Some of the who’s who in that 2006 story had been police superintendents. Others had been state’s attorneys. One of those state’s attorneys was now, during the years Conroy wrote about police torture, the mayor of Chicago, Richard M. Daley.

“Bad cops needed to be stopped,” True reflected, “but once their pattern of tor-turing confessions out of detainees had been exposed, revealing the underlying network of enablers became the most important thing we could do. There were hardly any repercussions—only one guy [Burge] ever took the fall, and it was over perjury. I always wonder if things would have been different if the outrage could have gone viral. The other offenders were able to retire from the police jobs on the public dime, or even have second careers, and the higher-ups who knew about the practice have never been held to account. And of course the racism that explains the entire scandal is still rampant.”
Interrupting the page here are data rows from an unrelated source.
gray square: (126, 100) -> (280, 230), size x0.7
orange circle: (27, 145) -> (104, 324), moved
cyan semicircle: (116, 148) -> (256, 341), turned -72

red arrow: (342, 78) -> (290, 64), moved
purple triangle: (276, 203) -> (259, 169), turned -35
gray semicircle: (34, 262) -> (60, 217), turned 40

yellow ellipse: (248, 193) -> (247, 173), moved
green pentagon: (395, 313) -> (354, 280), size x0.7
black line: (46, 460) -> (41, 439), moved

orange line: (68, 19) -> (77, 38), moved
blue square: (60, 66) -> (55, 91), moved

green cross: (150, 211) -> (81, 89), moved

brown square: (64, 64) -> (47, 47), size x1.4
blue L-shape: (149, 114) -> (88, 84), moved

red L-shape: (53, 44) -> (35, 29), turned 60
It was Conroy’s pending book project on torture that led him to “House of Screams.” A play he wrote on police torture, My Kind of Town, led from it; it was performed by TimeLine Theatre to high critical praise in 2012. But too often, the journalism itself seemed to be not only its own but its only reward. Conroy, who worked from home, says he didn’t even know until now how proud his reporting had made the Reader’s rank and file. At least his wife Colette could be sure of the triumph of her Bundt cakes.